The 2018 Oscar candidate from Lebanon "The Insult" begins with deceptive simplicity. One morning on a busy city construction site in Beirut, two strong-willed guys lock horns. Toni, a Lebanese Christian, and Yasser, a Palestinian refugee, are at odds over the installation of a drainage pipe for a new apartment. But as director Ziad Doueiri (also co-writer with Joelle Touma) slyly reveals, the dispute between the two began four decades earlier, in a tiny rural village.

By the time we meet them, the short-tempered Toni (a fiery Adel Kara) and the more stoic but equally stubborn Yasser (Kamel El Basha) are reviving a long-simmering civil war between their rival tribes, a conflict sparked in 1976 when Palestinian refugees were forced into camps that were then attacked by soldiers.

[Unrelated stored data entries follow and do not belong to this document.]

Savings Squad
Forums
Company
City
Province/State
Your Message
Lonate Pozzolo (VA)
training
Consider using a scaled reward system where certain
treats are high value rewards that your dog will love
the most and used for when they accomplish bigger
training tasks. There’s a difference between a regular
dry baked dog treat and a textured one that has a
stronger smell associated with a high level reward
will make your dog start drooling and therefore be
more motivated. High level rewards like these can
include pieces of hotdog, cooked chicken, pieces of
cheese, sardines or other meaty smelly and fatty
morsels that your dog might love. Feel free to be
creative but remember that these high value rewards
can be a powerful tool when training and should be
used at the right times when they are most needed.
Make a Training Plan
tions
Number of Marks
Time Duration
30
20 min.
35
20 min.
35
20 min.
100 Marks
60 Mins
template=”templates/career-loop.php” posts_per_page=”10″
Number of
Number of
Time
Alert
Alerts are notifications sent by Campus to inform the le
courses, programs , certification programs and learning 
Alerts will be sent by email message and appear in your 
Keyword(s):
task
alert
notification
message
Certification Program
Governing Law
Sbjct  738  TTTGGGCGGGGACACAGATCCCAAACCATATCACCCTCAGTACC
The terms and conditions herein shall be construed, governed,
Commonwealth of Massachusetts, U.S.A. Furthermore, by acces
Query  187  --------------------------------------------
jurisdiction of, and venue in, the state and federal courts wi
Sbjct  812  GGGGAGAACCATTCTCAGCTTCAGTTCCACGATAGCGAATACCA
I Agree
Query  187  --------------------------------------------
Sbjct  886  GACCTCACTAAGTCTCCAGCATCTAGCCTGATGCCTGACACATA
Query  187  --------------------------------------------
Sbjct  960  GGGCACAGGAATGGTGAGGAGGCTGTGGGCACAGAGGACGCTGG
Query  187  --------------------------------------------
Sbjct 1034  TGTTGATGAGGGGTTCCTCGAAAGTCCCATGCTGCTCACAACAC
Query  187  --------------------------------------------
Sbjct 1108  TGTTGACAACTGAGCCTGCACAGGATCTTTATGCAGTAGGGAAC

For Americans grown used to viewing the nearly 75-year-old Middle East crisis as a feud between Arabs and Jews, "The Insult" lays bare the sometimes equally testy relations between Arab Christians like Toni and the region's Muslim majority, like Yasser. While neither man is a typical representative of their tribe, each of these prickly guys demonstrates why the bad blood continues, periodically rising to deadly consequences.

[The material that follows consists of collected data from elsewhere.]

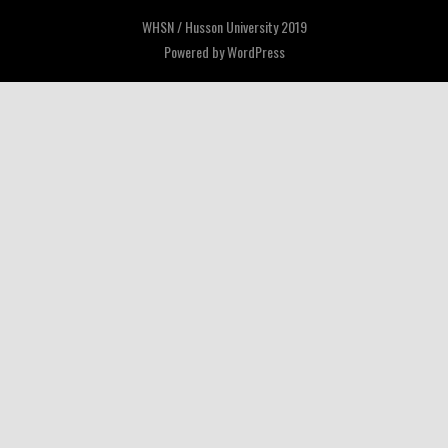
WHSN / Husson University 2019
Powered by
WordPress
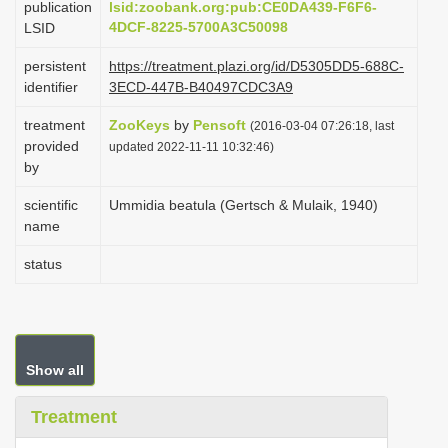
publication
lsid:zoobank.org:pub:CE0DA439-F6F6-
i
4DCF-8225-5700A3C50098
LSID
o
persistent
https://treatment.plazi.org/id/D5305DD5-688C-
n
identifier
3ECD-447B-B40497CDC3A9
treatment
ZooKeys
by
Pensoft
(2016-03-04 07:26:18, last
provided
updated 2022-11-11 10:32:46)
by
scientific
Ummidia beatula (Gertsch & Mulaik, 1940)
name
status
Show all
Treatment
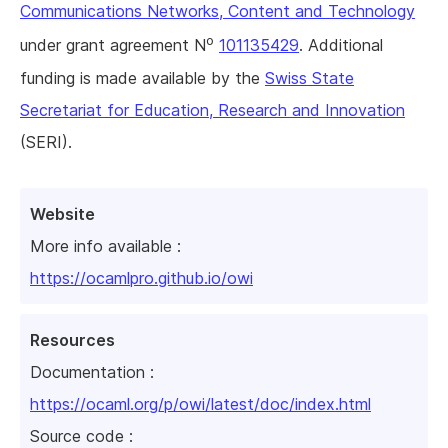
Communications Networks, Content and Technology
o
under grant agreement N
101135429
. Additional
funding is made available by the
Swiss State
Secretariat for Education, Research and Innovation
(SERI).
Website
More info available :
https://ocamlpro.github.io/owi
Resources
Documentation :
https://ocaml.org/p/owi/latest/doc/index.html
Source code :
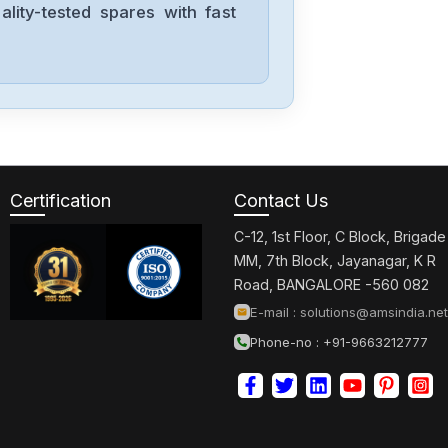
lity-tested spares with fast
Yokogawa
STA4S-10S1
Yokogawa
STA4S-00S1
Certification
Contact Us
C-12, 1st Floor, C Block, Brigade
Yokogawa
MM, 7th Block, Jayanagar, K R
S9369DH-00
Road, BANGALORE -560 082
E-mail :
solutions@amsindia.net
Phone-no : +91-9663212777
Yokogawa
S9361DH-00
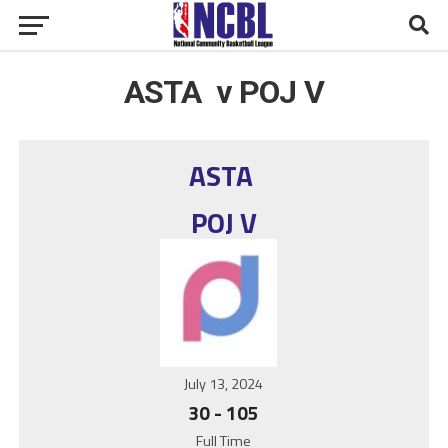
ASTA v POJ V
ASTA
POJ V
July 13, 2024
30
-
105
Full Time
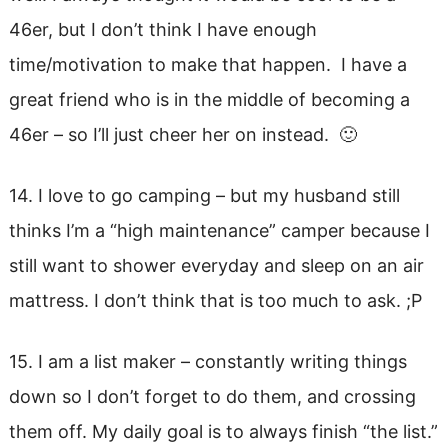
46er, but I don’t think I have enough
time/motivation to make that happen. I have a
great friend who is in the middle of becoming a
46er – so I’ll just cheer her on instead. 🙂
14. I love to go camping – but my husband still
thinks I’m a “high maintenance” camper because I
still want to shower everyday and sleep on an air
mattress. I don’t think that is too much to ask. ;P
15. I am a list maker – constantly writing things
down so I don’t forget to do them, and crossing
them off. My daily goal is to always finish “the list.”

While Toni argues that his seeming pigheaded response to having a Palestinian fix his apartment's plumbing comes from a desire to protect his young pregnant wife, she disagrees, seeing the flap as just another way to feed his engorged male ego.

While the emotional temperature of the drama remains high over its 116-minute running time, culminating in a neatly constructed and witty third-act courtroom showdown featuring dueling father/daughter attorneys, "The Insult" is mostly a battle of words, happily conveyed in easily read English subtitles. While Jewish characters never figure directly in this orgy of invective, Toni's original insult to Yasser does invoke the name of a feared and still controversial one-time Israeli general-turned-politician, whose actions against the Palestinians were like a Middle Eastern version of American Civil War-era General Sherman's march through Georgia and the torching of Atlanta. The emotional and verbal power of "The Insult" did whet my appetite for a full-scale all-Lebanese "Gone With the Wind."

"The Insult" contains anecdotal references to the days when Beirut was all-so-briefly thought of as "the Paris of the Middle East," a cosmopolitan center that was a sophisticated mecca for fashion, learning and the arts, in a region starved for reminders of the role it once played in human history. Meanwhile, you have a spirited drama (opening Friday at Landmark Theaters in San Francisco), and I have my candidate for Best Foreign Language Oscar.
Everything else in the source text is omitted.